Before announcing any changes, prepare a written statement outlining why the change is being made, the benefits of the change, and the roadmap to your new destination.
Encourage feedback where possible, for example, through workshops or an online tool.
3. Strong Leadership
The case of change begins at the top! Leaders must understand and agree with the change, visibly support the case for change, and repeat the benefits at every opportunity.
A 2014 survey conducted by Eagle Hill Consulting found that 89% of respondents who were happier post-change attributed this to strong, effective leadership.
Organizations such as Shell, Santander, and Direct Line relied upon effective, unified leadership when rolling out wide-scale, significant changes.
McKinsey reports that many organizations are now turning to social networks and online communities to identify hidden influencers; people who are respected by their colleagues and therefore could play a role in the change program.
Tap into the ‘ripple effect’ by appointing change ambassadors throughout the organization.
The case for change should be shared regularly, consistently, and across different channels.
Where possible, use face-to-face communication such as meetings, individual sessions, online sessions, and workshops.

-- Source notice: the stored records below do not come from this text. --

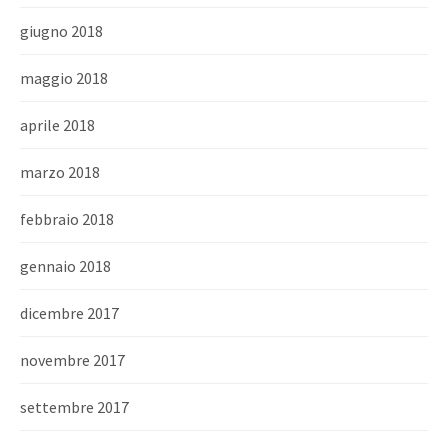
giugno 2018
maggio 2018
aprile 2018
marzo 2018
febbraio 2018
gennaio 2018
dicembre 2017
novembre 2017
settembre 2017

Keep email to a minimum as this tends to impersonalize the message.
Other communication channels to consider include internal social platforms, training sessions, video messages and voicemails from senior leaders, online polls, case studies, and town hall meetings.
Before embarking on your next project, consider how you will incorporate change management strategies.
- Check existing change management plans and processes.
- If these plans are not available, you will need to work with the change management team or relevant stakeholders to develop some processes and guidelines.
- Make change management part of all future project planning.